Soon after the Supreme Court handed down its decision upholding the landmark health care reform law — including the controversial mandate that individual Americans purchase health coverage — Mitt Romney’s website blared: “Obamacare upheld. Elections have consequences. Donate.”
And within less than four hours of the decision, the presumptive nominee’s campaign had raised $1 million from online contributions.
Therein lies the good news for Romney. Although the court’s ruling is widely regarded as a victory for the president, giving him a boost on his signature accomplishment while he moves toward a difficult fall election, it may just as easily be declared a victory for his opponent, because it is certain to energize the Republican base.
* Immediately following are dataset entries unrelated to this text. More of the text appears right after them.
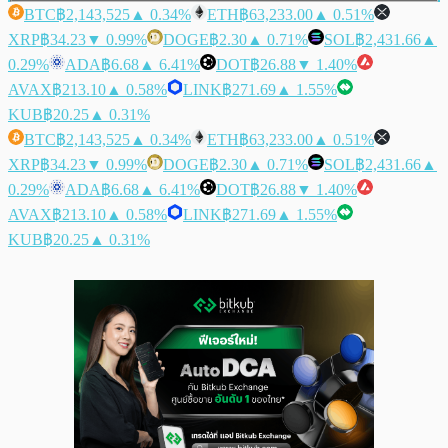
BTC
฿2,143,525
▲ 0.34%
ETH
฿63,233.00
▲ 0.51%
XRP
฿34.23
▼ 0.99%
DOGE
฿2.30
▲ 0.71%
SOL
฿2,431.66
▲
0.29%
ADA
฿6.68
▲ 6.41%
DOT
฿26.88
▼ 1.40%
AVAX
฿213.10
▲ 0.58%
LINK
฿271.69
▲ 1.55%
KUB
฿20.25
▲ 0.31%
BTC
฿2,143,525
▲ 0.34%
ETH
฿63,233.00
▲ 0.51%
XRP
฿34.23
▼ 0.99%
DOGE
฿2.30
▲ 0.71%
SOL
฿2,431.66
▲
0.29%
ADA
฿6.68
▲ 6.41%
DOT
฿26.88
▼ 1.40%
AVAX
฿213.10
▲ 0.58%
LINK
฿271.69
▲ 1.55%
KUB
฿20.25
▲ 0.31%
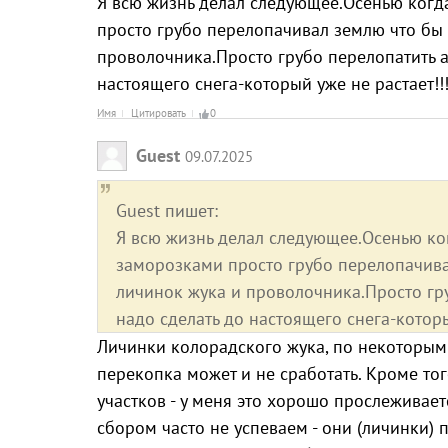
Я всю жизнь делал следующее.Осенью когд
просто грубо перелопачивал землю что бы
проволочника.Просто грубо перелопатить а
настоящего снега-который уже не растает!!!
Имя
Цитировать
0
Guest
09.07.2025
Guest пишет:
Я всю жизнь делал следующее.Осенью ко
заморозками просто грубо перелопачив
личинок жука и проволочника.Просто гру
надо сделать до настоящего снега-который
Личинки колорадского жука, по некоторым 
перекопка может и не сработать. Кроме тог
участков - у меня это хорошо прослеживает
сбором часто не успеваем - они (личинки)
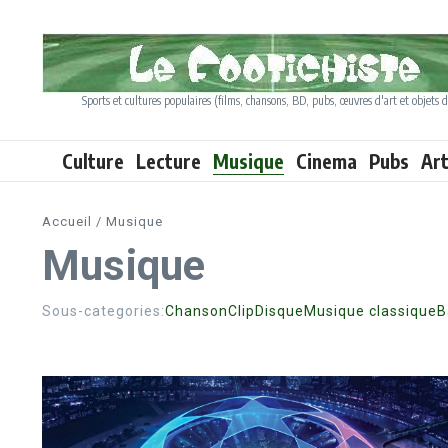
Aller au contenu
Sports et cultures populaires (films, chansons, BD, pubs, œuvres d'art et objets d
Culture
Lecture
Musique
Cinema
Pubs
Ar
Accueil
/
Musique
Musique
Sous-categories:
Chanson
Clip
Disque
Musique classique
B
And Romney didn’t have to lift a finger for that to happen.
As veteran GOP strategist Mike Murphy, who has advised Romney in the past, put it: “Uphold makes life simpler for Romney. Overthrow would have forced discussion on what next. Now he can just keep running against Obamacare.” He added that the decision will keep Obama from using the Supreme Court as a “wider campaign scare issue with independent voters.”
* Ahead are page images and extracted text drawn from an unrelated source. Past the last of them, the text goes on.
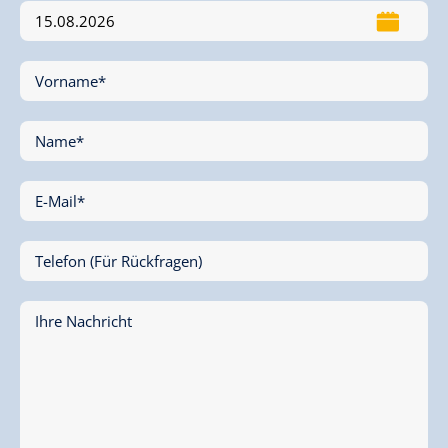
Vorname*
Name*
E-Mail*
Telefon (Für Rückfragen)
Ihre Nachricht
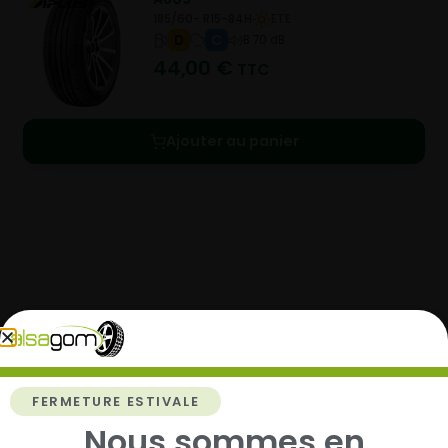
185/60- R15-84H
ETE
D
C
B 70 dB
44,00
€
TTC
Ajouter au panier
Comment acheter chez
Alsagom
FERMETURE ESTIVALE
Nous sommes en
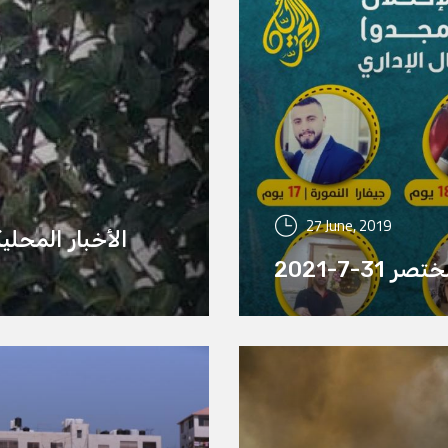
27 June, 2019
الأخبار المحلي
 31-7-2021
“All in all I think Mitt does fine. The idea of this as a big Obama ‘win’ is just a Beltway creation. It’s a wash, maybe a bit better for Mitt.”
Romney capitalized on that idea during a brief appearance in Washington. Standing on a rooftop overlooking the Capitol just minutes before the president delivered his own statement about the decision, he said, “What the court did not do on its last day in session, I will do on my first day if elected president of the United States. And that is I will act to repeal Obamacare.”